··· DATA SUPPLIED ···

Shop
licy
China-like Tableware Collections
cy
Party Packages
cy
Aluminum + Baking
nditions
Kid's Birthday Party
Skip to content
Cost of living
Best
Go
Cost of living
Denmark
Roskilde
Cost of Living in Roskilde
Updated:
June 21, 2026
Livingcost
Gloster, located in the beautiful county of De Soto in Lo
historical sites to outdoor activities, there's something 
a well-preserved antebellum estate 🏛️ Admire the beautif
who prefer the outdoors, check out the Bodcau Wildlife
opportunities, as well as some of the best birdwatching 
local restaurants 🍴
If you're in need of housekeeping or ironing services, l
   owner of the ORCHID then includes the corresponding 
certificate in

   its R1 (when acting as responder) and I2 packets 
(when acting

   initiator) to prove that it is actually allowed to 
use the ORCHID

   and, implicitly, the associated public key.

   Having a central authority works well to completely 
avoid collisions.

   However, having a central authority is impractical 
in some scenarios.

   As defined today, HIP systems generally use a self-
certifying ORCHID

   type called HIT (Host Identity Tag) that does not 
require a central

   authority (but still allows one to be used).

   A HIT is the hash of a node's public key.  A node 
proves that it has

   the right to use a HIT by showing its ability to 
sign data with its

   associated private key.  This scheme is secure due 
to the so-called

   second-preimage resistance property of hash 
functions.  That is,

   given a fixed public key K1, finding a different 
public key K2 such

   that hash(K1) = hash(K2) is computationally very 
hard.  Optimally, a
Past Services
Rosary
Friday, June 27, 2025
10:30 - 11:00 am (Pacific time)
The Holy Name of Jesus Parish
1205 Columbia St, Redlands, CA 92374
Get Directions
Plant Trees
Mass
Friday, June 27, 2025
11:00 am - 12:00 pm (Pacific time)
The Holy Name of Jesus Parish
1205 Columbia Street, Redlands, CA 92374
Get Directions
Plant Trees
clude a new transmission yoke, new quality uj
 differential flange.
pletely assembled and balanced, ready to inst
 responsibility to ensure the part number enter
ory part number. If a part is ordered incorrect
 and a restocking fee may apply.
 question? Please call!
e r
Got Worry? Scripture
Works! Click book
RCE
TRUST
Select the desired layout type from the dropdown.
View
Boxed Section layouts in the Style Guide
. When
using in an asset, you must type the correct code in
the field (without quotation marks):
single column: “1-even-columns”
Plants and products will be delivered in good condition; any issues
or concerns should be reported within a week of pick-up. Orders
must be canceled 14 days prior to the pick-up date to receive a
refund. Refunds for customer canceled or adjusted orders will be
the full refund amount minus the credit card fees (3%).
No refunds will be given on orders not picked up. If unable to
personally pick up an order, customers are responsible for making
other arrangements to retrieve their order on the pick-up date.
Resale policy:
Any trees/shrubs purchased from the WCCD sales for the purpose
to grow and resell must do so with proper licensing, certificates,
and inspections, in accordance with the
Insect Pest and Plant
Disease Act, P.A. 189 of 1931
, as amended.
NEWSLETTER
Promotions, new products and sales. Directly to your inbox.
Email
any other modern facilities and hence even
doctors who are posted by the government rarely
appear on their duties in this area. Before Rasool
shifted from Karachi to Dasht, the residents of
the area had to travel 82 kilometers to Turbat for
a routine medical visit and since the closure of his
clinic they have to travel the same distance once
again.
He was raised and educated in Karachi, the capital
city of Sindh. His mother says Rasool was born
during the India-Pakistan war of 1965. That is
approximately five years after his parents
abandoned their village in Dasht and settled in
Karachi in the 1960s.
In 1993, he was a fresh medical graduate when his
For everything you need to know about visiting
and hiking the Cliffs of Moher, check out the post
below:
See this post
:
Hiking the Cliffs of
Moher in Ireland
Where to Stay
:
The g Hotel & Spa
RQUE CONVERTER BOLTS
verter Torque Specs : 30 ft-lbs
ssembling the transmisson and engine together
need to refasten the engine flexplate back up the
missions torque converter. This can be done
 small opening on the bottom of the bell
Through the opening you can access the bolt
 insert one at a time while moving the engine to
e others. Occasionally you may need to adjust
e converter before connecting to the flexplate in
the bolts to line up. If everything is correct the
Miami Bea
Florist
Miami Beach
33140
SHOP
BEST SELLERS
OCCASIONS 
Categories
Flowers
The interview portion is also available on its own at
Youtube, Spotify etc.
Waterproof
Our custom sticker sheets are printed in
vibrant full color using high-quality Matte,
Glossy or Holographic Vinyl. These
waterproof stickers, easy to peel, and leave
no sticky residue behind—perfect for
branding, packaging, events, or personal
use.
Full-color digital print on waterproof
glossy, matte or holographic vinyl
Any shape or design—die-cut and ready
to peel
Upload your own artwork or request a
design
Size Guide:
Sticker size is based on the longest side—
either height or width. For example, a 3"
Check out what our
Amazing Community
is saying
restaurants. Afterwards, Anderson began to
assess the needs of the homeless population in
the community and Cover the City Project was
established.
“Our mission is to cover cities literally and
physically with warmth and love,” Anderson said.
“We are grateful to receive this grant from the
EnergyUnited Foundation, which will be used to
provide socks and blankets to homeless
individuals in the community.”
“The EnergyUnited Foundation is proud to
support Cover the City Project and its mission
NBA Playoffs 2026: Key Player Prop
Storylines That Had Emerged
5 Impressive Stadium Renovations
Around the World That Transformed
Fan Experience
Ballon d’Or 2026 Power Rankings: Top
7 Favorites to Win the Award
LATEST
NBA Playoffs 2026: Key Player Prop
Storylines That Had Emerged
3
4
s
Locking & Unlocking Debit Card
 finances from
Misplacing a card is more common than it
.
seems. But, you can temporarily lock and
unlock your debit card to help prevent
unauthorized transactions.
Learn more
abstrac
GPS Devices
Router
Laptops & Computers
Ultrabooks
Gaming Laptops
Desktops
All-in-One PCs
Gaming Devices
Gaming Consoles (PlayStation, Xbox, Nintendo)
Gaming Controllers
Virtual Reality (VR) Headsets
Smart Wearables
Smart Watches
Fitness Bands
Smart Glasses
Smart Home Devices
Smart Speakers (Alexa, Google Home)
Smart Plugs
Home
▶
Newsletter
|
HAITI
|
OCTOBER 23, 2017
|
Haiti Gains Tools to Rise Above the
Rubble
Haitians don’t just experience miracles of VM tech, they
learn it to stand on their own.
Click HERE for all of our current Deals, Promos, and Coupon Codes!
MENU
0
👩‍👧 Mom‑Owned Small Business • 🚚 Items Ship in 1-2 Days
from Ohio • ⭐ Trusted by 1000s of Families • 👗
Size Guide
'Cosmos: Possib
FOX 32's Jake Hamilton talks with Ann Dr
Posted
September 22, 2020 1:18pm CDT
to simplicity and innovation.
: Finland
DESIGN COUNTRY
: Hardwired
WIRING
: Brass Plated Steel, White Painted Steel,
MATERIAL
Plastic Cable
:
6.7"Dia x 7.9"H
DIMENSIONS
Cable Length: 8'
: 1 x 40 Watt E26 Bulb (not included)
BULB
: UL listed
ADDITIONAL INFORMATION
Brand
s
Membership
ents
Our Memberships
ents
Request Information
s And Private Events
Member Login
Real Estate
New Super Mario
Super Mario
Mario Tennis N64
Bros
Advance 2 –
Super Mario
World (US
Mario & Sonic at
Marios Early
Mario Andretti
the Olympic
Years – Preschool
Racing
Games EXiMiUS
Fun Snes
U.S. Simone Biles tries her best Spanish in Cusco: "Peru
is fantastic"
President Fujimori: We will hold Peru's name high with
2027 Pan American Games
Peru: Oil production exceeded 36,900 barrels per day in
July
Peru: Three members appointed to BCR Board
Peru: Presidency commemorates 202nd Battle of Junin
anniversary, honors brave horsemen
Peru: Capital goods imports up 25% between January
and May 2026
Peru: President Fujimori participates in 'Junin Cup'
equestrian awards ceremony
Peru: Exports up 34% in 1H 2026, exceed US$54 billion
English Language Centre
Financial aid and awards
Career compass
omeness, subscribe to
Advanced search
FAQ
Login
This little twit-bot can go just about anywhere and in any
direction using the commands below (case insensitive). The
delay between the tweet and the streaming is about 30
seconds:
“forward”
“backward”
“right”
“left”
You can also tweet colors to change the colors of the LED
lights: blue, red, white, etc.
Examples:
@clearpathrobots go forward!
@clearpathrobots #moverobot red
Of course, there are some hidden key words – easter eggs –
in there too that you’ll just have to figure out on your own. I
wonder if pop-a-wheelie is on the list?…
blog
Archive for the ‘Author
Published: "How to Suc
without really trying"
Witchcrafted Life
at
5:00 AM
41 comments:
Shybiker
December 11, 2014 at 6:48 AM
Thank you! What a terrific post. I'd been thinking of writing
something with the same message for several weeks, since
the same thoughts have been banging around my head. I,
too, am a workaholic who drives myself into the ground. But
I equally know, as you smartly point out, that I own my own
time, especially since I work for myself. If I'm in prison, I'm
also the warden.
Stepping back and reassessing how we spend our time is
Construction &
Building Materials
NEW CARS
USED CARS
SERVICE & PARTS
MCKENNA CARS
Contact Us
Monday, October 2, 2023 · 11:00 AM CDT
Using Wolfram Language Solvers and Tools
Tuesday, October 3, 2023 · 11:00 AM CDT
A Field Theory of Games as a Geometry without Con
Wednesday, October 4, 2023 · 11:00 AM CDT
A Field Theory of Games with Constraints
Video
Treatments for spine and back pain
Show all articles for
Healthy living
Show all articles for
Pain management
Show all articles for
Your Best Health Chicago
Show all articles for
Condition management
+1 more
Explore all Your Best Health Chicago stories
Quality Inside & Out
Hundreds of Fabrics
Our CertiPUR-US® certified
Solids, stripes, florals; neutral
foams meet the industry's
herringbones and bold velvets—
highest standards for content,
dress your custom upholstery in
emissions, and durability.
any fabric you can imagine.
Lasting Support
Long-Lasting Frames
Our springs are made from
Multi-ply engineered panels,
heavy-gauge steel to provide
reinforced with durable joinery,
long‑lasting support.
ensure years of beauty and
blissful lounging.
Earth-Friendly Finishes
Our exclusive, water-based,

···

_WORK TASK_.
Identify each line in the entries with the word "restaurants" and copy it.

_ANSWER BOX_.
local restaurants 🍴
restaurants. Afterwards, Anderson began to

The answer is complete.